How Boesdal Became a Fossil Collecting Site
The Boesdal chalk quarry operated from approximately 1880 to 1930, extracting chalk for agricultural lime and local construction. The quarry cut back the cliff to a slightly different geometry than natural Stevns Klint sections. Once operations ceased, the site revegetated and the beach below continued to receive fresh fossil material from natural cliff erosion. The site provided iridium samples for early K-Pg boundary research in the 1980s alongside the more prominent Højerup section. It has been used for fossil collecting by local enthusiasts and visiting collectors for decades, but has never been developed or formally managed as a collecting site.

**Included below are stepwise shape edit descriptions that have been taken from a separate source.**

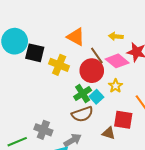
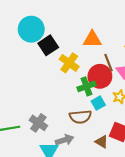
orange triangle: (76, 37) -> (92, 39), turned -42
black square: (35, 53) -> (48, 45), turned 30
green cross: (83, 94) -> (86, 86), moved

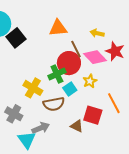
yellow cross: (69, 63) -> (33, 88), moved

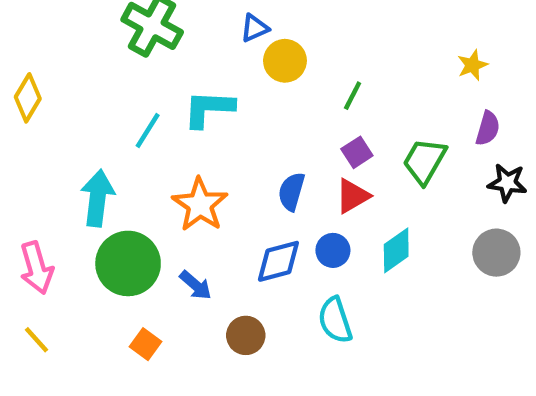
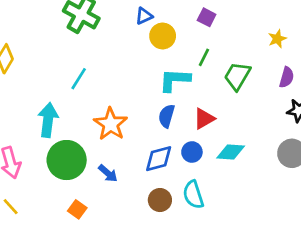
cyan L-shape: (209, 109) -> (175, 80), moved
purple square: (357, 152) -> (207, 17), moved, turned -30
green trapezoid: (424, 161) -> (237, 76), moved
cyan diamond: (396, 250) -> (231, 152), turned 40
brown circle: (246, 335) -> (160, 200), moved

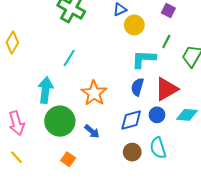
red triangle: (204, 119) -> (166, 89), size x1.4

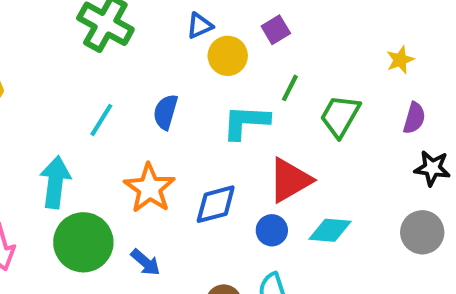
purple square: (168, 11) -> (276, 30), moved, turned 32
blue semicircle: (137, 87) -> (166, 112), moved
blue diamond: (131, 120) -> (216, 204), moved

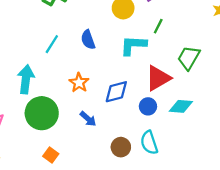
blue semicircle: (166, 112) -> (88, 40), turned -36
green trapezoid: (340, 116) -> (189, 58), moved
orange star: (150, 188) -> (79, 83), size x0.7
blue arrow: (146, 262) -> (88, 119), moved

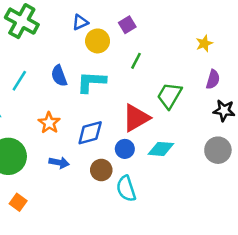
cyan L-shape: (133, 45) -> (91, 82), moved
blue arrow: (88, 119) -> (59, 163), turned -30
brown circle: (121, 147) -> (101, 170), moved

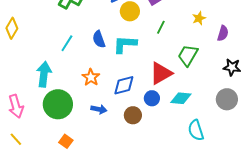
yellow star: (204, 43) -> (199, 18), moved
purple semicircle: (213, 79) -> (223, 33), moved
cyan semicircle: (126, 189) -> (196, 130), moved

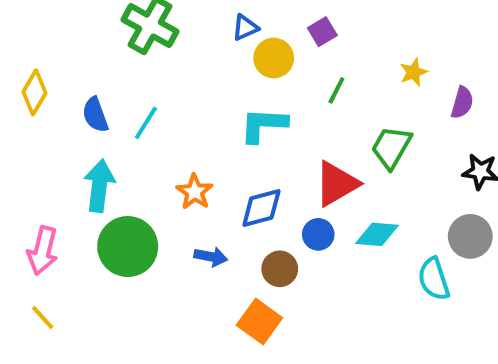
blue semicircle: (99, 39) -> (95, 115), moved
pink arrow: (16, 106) -> (43, 251), turned 30
cyan semicircle: (196, 130) -> (434, 279), moved
orange square: (66, 141) -> (259, 322), moved, size x1.5

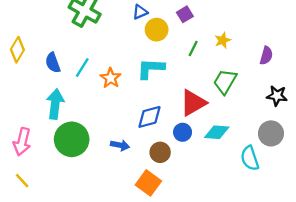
yellow star: (414, 72) -> (223, 40), moved
orange star: (195, 192) -> (111, 78), moved

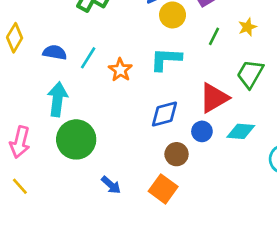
blue semicircle: (53, 63) -> (55, 52), turned 120
blue arrow: (120, 145) -> (111, 185), moved, turned 30

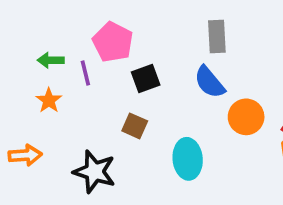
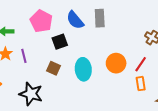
purple line: (85, 73) -> (24, 56), moved
blue semicircle: (210, 82) -> (75, 20), moved
cyan ellipse: (188, 159) -> (83, 69), moved

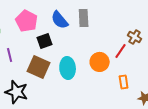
red line: (141, 64) -> (121, 51), moved
brown square: (54, 68) -> (39, 67), size x1.6

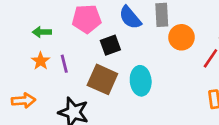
pink pentagon: (27, 21) -> (87, 19), turned -30
orange circle: (100, 62) -> (181, 37), moved

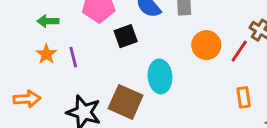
orange circle: (181, 37) -> (206, 45), moved
brown square: (102, 79) -> (126, 102), moved

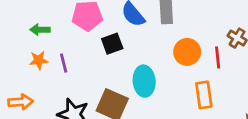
red line: (239, 51) -> (218, 57), turned -40
orange star: (46, 54) -> (39, 60), turned 30
orange rectangle: (244, 97) -> (204, 95), moved, size x1.4

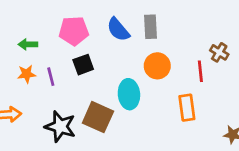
black square: (112, 44) -> (83, 65), moved
orange circle: (187, 52) -> (157, 66), moved

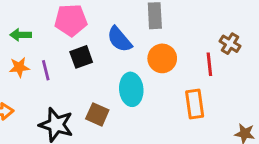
blue semicircle: (118, 29) -> (119, 39), moved
brown square: (98, 117) -> (97, 114), size x0.7

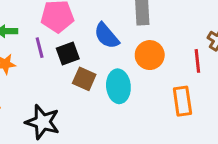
purple line: (46, 70) -> (40, 48), moved
brown square: (97, 114) -> (84, 79), moved

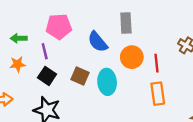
black square: (68, 54) -> (47, 76), moved, turned -36
red line: (197, 61) -> (157, 63), moved

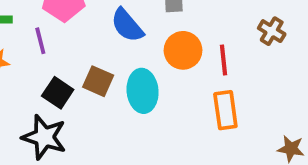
black square: (47, 76) -> (58, 93), moved

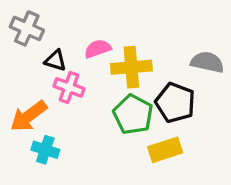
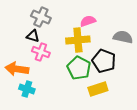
gray cross: (27, 28) -> (41, 17), moved
pink semicircle: (98, 49) -> (88, 21), moved
orange arrow: (29, 116) -> (17, 69), turned 45

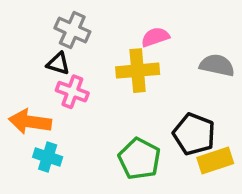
black pentagon: (104, 61) -> (194, 134), moved
green pentagon: (79, 68) -> (139, 159), moved
yellow rectangle: (98, 89) -> (215, 161), moved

Collecting Rules and Regulations
Is Fossil Collecting Allowed?
Fossil collecting at Boesdal is free and requires no permit. The beach is accessible 24 hours a day year-round. Boesdal is part of the UNESCO World Heritage Site Stevns Klint, and the same rules apply here as throughout the designated area: no tools, no hammering, and no digging into the cliff face. Only loose surface collecting is permitted. Common fossils may be kept under Danish law.
Recommended Tools
No tools are permitted. Surface collecting of loose material is the only allowed method. A backpack or bucket is useful for carrying finds. Pack specimens carefully; chalk belemnites can break in transit if knocked together. The beach at Boesdal is productive enough through surface collecting alone that the tool restriction does not significantly limit what you can find.
Safety
The chalk cliffs at Boesdal are unstable. Rockfalls occur without warning. Maintain a minimum distance of 10 to 15 meters from the cliff base at all times and watch overhead while collecting. The Baltic Sea has minimal tidal range, but storm waves can be powerful — avoid the beach in severe weather. The access trail is moderately steep and can be slippery when wet. Wear footwear with grip. Best conditions for collecting are after winter storms (March to April), spring (April to May), and autumn (September to October).